MemoryError: Unable to allocate 188. MiB for an array with shape (3944, 50000) and data type bool

In [43]:
import plotly.express as px

fig = px.scatter(x=y_test, y=y_pred,
                 labels={'x': 'Actual Price', 'y': 'Predicted Price'},
                 trendline="ols"
                 )
fig.update_layout(title='Actual vs Predicted Price', xaxis_title="Actual Price", yaxis_title="Predicted Price")
fig.show()

ValueError: All arguments should have the same length.

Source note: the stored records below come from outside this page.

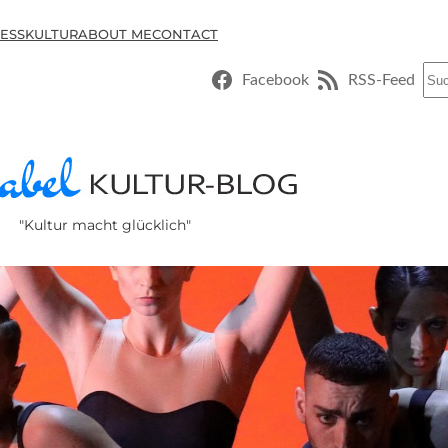
ESSKULTUR
ABOUT ME
CONTACT
Suc
Facebook
RSS-Feed
"Kultur macht glücklich"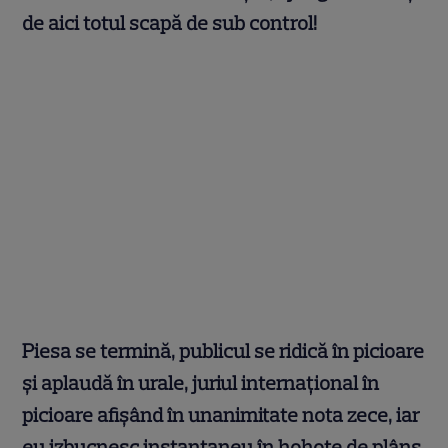
de aici totul scapă de sub control!
Piesa se termină, publicul se ridică în picioare
și aplaudă în urale, juriul internațional în
picioare afișând în unanimitate nota zece, iar
eu izbucnesc instantaneu în hohote de plâns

The length of argument `y` is 25000, whereas the length of  previously-processed arguments ['x'] is 20000

In [None]:
from sklearn.ensemble import RandomForestRegressor

# Create the Random Forest model
rf_model = RandomForestRegressor(n_estimators=100, random_state=42)

# Train the model
rf_model.fit(X_train, y_train)

# Make predictions
y_pred = rf_model.predict(X_test)

# Evaluate the model
mse = mean_squared_error(y_test, y_pred)
r2 = r2_score(y_test, y_pred)

print(f'Mean Squared Error: {mse}')
print(f'R-squared: {r2}')

In [None]:
fig = px.scatter(x=y_test, y=y_pred,
                 labels={'x': 'Actual Price', 'y': 'Predicted Price'},
                 trendline="ols"
                 )
fig.update_layout(title='Actual vs Predicted Price', xaxis_title="Actual Price", yaxis_title="Predicted Price")
fig.show()

In [None]:
from sklearn.ensemble import GradientBoostingRegressor

# Create the Gradient Boosting model
gb_model = GradientBoostingRegressor(n_estimators=100, learning_rate=0.1, random_state=42)

# Train the model
gb_model.fit(X_train, y_train)

# Make predictions
y_pred = gb_model.predict(X_test)

# Evaluate the model
mse = mean_squared_error(y_test, y_pred)
r2 = r2_score(y_test, y_pred)

print(f'Mean Squared Error: {mse}')
print(f'R-squared: {r2}')

In [None]:
fig = px.scatter(x=y_test, y=y_pred,
                 labels={'x': 'Actual Price', 'y': 'Predicted Price'},
                 trendline="ols"
                 )
fig.update_layout(title='Actual vs Predicted Price', xaxis_title="Actual Price", yaxis_title="Predicted Price")
fig.show()

In [None]:
import keras
from keras import layers

model = keras.Sequential([
    layers.Dense(64, activation='relu', input_shape=(X_train.shape[1],)),
    layers.Dense(32, activation='relu'),
    layers.Dense(1)  # Output layer for regression
])

model.compile(optimizer='adam', loss='mean_squared_error')
model.fit(X_train_scaled, y_train, epochs=50, batch_size=32, validation_split=0.2, verbose=1)

In [None]:
y_pred = model.predict(X_test_scaled)
mse = mean_squared_error(y_test, y_pred)
r2 = r2_score(y_test, y_pred)

print(f'Mean Squared Error: {mse}')
print(f'R-squared: {r2}')

In [None]:
y_pred_reshaped = y_pred.reshape(-1)
fig = px.scatter(x=y_test, y=y_pred_reshaped,
                 labels={'x': 'Actual Price', 'y': 'Predicted Price'},
                 trendline="ols"
                 )
fig.update_layout(title='Actual vs Predicted Price', xaxis_title="Actual Price", yaxis_title="Predicted Price")
fig.show()

XGBoost:

XGBoost is an efficient and scalable implementation of gradient boosting. It is widely used in competitions and can perform well in a variety of scenarios.
Elastic Net Regression:

Elastic Net is a linear regression model with both L1 and L2 regularization. It combines the strengths of Lasso and Ridge regression and can handle correlated features.